Printing Money (Monetary Policy)
An American flag
The second option for repaying the national debt is through what is known as monetary policy. This means that, rather than raising taxes to generate revenue, the government simply creates the money it uses to pay down debt. Since the U.S. borrows in its own currency, and can create more of that currency at will, it isn’t actually possible for the country to default on its debt except by choice. At any given time Congress can authorize the Treasury to print the dollars it needs to pay any debt.
Monetary debt management is not common in the United States, but nor is it unheard of. During the Great Recession the Federal Reserve did this through the process known as quantitative easing. It purchased U.S. debt instruments from banks and paid for those securities by crediting funds directly to their reserve deposits.
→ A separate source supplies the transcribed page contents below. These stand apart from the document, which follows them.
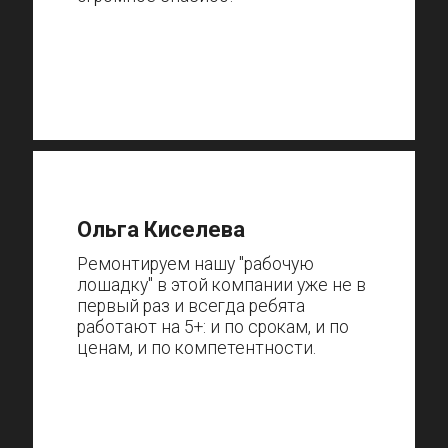
Ольга Киселева
Ремонтируем нашу "рабочую
лошадку" в этой компании уже не в
первый раз и всегда ребята
работают на 5+: и по срокам, и по
ценам, и по компетентности.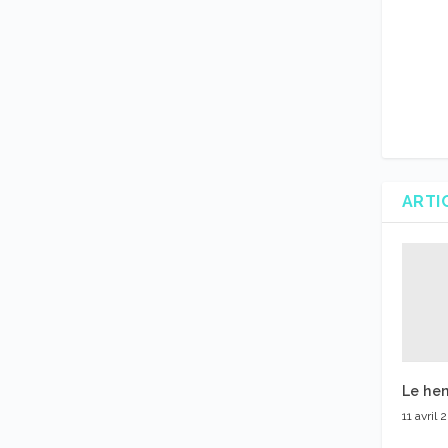
ARTI
Le hen
11 avril 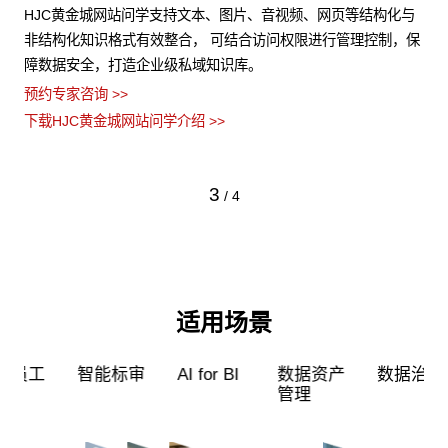
试
HJC黄金城网站问学支持文本、图片、音视频、网页等结构化与
支
训练
非结构化知识格式有效整合， 可结合访问权限进行管理控制，保
无
的问
障数据安全，打造企业级私域知识库。
应
预约专家咨询 >>
预约
下载HJC黄金城网站问学介绍 >>
下载
3
/
4
适用场景
工
智能标审
AI for BI
数据资产
数据治理
管理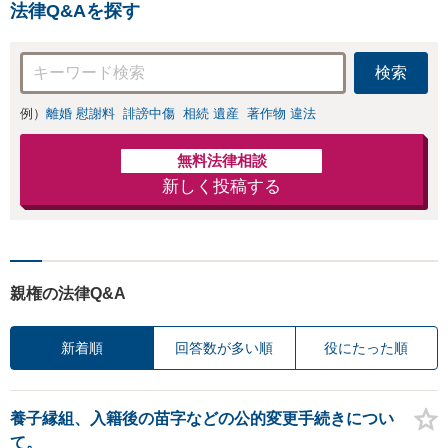
り
法律Q&Aを探す
続きをし、負担を軽減。
検索
例）
離婚 慰謝料
誹謗中傷
相続 遺産
著作物 違法
無料法律相談
新しく投稿する
親権の法律Q&A
新着順
回答数が多い順
役にたった順
養子縁組、入籍後の苗字などの公的変更手続きについ
て。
So, for example, if a bank held $10 million in U.S. treasury bonds, the Federal Reserve might have bought those bonds and placed $10 million in that bank’s account with the Federal Reserve. The Federal Reserve would not transfer the money from elsewhere. It would simply enter the credit into that bank’s account, creating new money in the process.
This is a process which the Federal Reserve has already renewed during the current coronavirus crisis, buying U.S. debt and exchanging it for new money.
In the U.S., this is the preferred process for paying debt through monetary policy. Congress has not historically allocated new money into the budget for paying down debt directly, instead relying on the Federal Reserve.
The constraint to monetary debt service is inflation. By creating new money the government introduces additional capital into the marketplace. This can be a good thing under some conditions, and it can pass unnoticed in others. Often a national economy can absorb more money without any impact. In some cases, if a national economy is undercapitalized, adding new money can actually be very good for an economy.
However if the government introduces too much new money it will create an imbalance between the spending power of consumers and the ability of the economy to produce new goods and services. When this happens it starts an inflationary cycle, pushing up prices and eroding the value of savings. This can be difficult to stop once it gets started, which is why policymakers tend to be very cautious before authorizing the Federal Reserve to pay debt by fiat.
Inflate Away the Debt
"Inflation Ahead" signWhile inflation erodes buying power and savings, it also eats away at something else: debt. One of the features of an inflationary cycle is that, while the value of money goes down, the principal on debt stays the same. This makes it much easier to pay off debt as time goes on.
This fact has not been lost on the U.S. economy. In fact, the last time the United States borrowed this heavily to pay for a crisis, which was after World War II, inflation played a key role in making that debt go away. Inflation erodes the value of all long-term debt. It makes debt easier to pay.
Again, this should not be mistaken for a normative or policy argument about whether the United States should pay the national debt. However, it is important to understand this issue in its full context. The U.S. can pay the national debt through fiscal policy (raising revenue or cutting spending). It can also do so through monetary policy (increasing the money supply). However it must also balance those options against the twin realities that the value of this debt will erode over time, and that the global financial system needs at least some U.S. debt to survive.
The Bottom Line
The U.S. has borrowed heavily to pay for the coronavirus relief spending. It can pay that debt off by fiscal means or monetary means. The former entails generating revenue and cutting spending while the latter entails, essentially, printing new money. These are not mutually exclusive options for the government, as is evident in the government’s response to the pandemic.